Technical support matters
One of the practical advantages of DevCom multibrand diagnostic tools is technical support, which can be more valuable in everyday workshop operation than it may seem at first glance. With modern vehicles, it is not enough to simply own a diagnostic device. The technician needs to know whether SGW/SFD unlocking will be required for a given model, which type of access to choose, what to prepare in advance and what limitations may appear during a specific service operation.
In practice, this means that before starting the job, the workshop can simply make a phone call and verify that it is properly prepared for the service task. The technician can confirm support for a particular brand or model, check the required type of access, make sure the device is registered, the licence is active or enough tokens are available, and get advice on what to prepare in advance so that the service operation is not delayed unnecessarily.

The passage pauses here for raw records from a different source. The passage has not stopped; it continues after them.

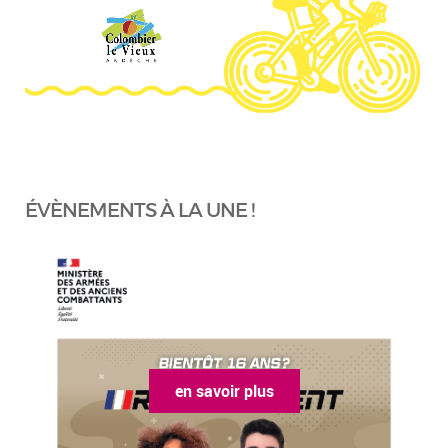
ÉVÈNEMENTS À LA UNE !
en savoir plus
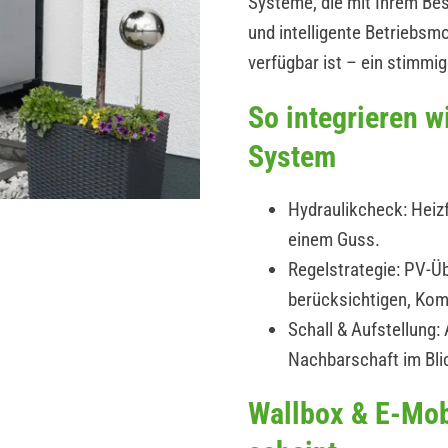
Systeme, die mit Ihrem B
und intelligente Betriebs
verfügbar ist – ein stimmi
So integrieren 
System
Hydraulikcheck: Heizf
einem Guss.
Regelstrategie: PV-Üb
berücksichtigen, Kom
Schall & Aufstellung
Nachbarschaft im Bli
Wallbox & E-Mob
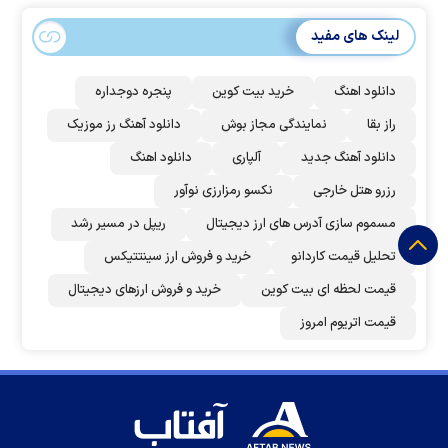
لینک های مفید
دانلود اهنگ
خرید بیت کوین
پنجره دوجداره
راز بقا
نمایندگی مجاز بوش
دانلود آهنگ رز‌ موزیک
دانلود آهنگ جدید
آلپاری
دانلود اهنگ
رزرو هتل خارجی
نکسو رمزارزی نوآور
مسموم سازی آدرس های ارز دیجیتال
ریپل در مسیر رشد
تحلیل قیمت کاردانو
خرید و فروش ارز سینتتیکس
قیمت لحظه ای بیت کوین
خرید و فروش ارزهای دیجیتال
قیمت اتریوم امروز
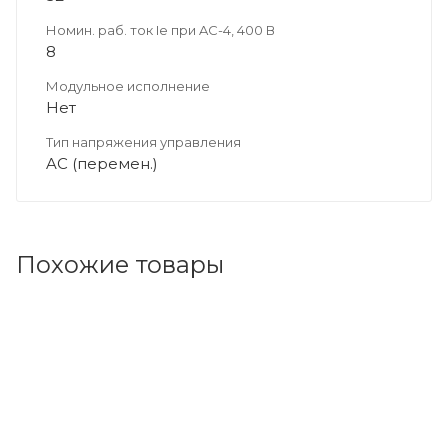
Номин. раб. ток Ie при AC-4, 400 В
8
Модульное исполнение
Нет
Тип напряжения управления
AC (перемен.)
Похожие товары
Код товара: 93645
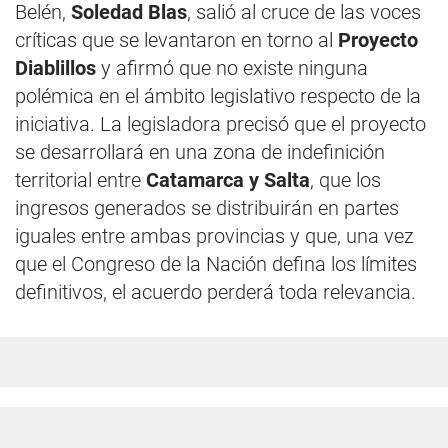
Belén,
Soledad Blas
, salió al cruce de las voces
críticas que se levantaron en torno al
Proyecto
Diablillos
y afirmó que no existe ninguna
polémica en el ámbito legislativo respecto de la
iniciativa. La legisladora precisó que el proyecto
se desarrollará en una zona de indefinición
territorial entre
Catamarca y Salta
, que los
ingresos generados se distribuirán en partes
iguales entre ambas provincias y que, una vez
que el Congreso de la Nación defina los límites
definitivos, el acuerdo perderá toda relevancia.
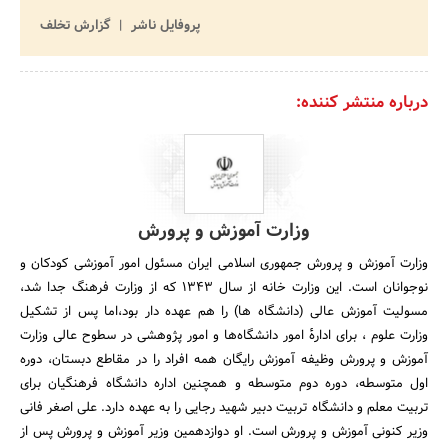
پروفایل ناشر
گزارش تخلف
درباره منتشر کننده:
وزارت آموزش و پرورش
وزارت آموزش و پرورش جمهوری اسلامی ایران مسئول امور آموزشی کودکان و
نوجوانان است. این وزارت خانه از سال 1343 که از وزارت فرهنگ جدا شد،
مسولیت آموزش عالی (دانشگاه ها) را هم عهده دار بود،اما پس از تشکیل
وزارت علوم ، برای ادارهٔ امور دانشگاه‌ها و امور پژوهشی در سطوح عالی وزارت
آموزش و پرورش وظیفه آموزش رایگان همه افراد را در مقاطع دبستان، دوره
اول متوسطه، دوره دوم متوسطه و همچنین اداره دانشگاه فرهنگیان برای
تربیت معلم و دانشگاه تربیت دبیر شهید رجایی را به عهده دارد. علی اصغر فانی
وزیر کنونی آموزش و پرورش است. او دوازدهمین وزیر آموزش و پرورش پس از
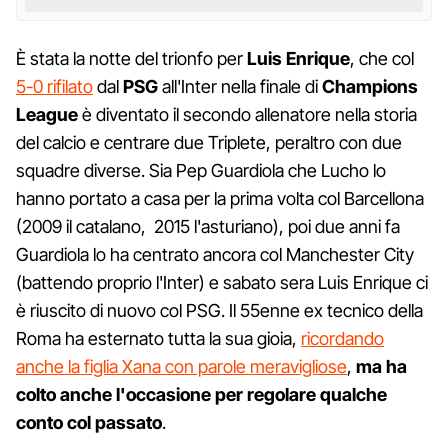
È stata la notte del trionfo per
Luis Enrique
, che col
5-0 rifilato
dal
PSG
all'Inter nella finale di
Champions
League
è diventato il secondo allenatore nella storia
del calcio e centrare due Triplete, peraltro con due
squadre diverse. Sia Pep Guardiola che Lucho lo
hanno portato a casa per la prima volta col Barcellona
(2009 il catalano, 2015 l'asturiano), poi due anni fa
Guardiola lo ha centrato ancora col Manchester City
(battendo proprio l'Inter) e sabato sera Luis Enrique ci
è riuscito di nuovo col PSG. Il 55enne ex tecnico della
Roma ha esternato tutta la sua gioia,
ricordando
anche la figlia Xana con parole meravigliose
,
ma ha
colto anche l'occasione per regolare qualche
conto col passato
.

This is especially important for vehicles protected by a Security Gateway, where differences between brands can be significant. For some manufacturers, it is enough to unlock a specific control unit. For others, the SGW must be kept unlocked by the diagnostic tool during the entire operation. In some vehicles, even common diagnostic functions may be limited without the correct procedure. Technical support helps prevent situations where the vehicle is already in the workshop, the customer is waiting, and the technician only then discovers that access, registration, tokens or the correct procedure are missing.
The result is not only faster problem solving, but mainly greater certainty for the workshop. The technician can prepare better, estimate the time and price of the job more accurately and, if complications occur, rely on support that understands diagnostics, the workshop environment and procedures.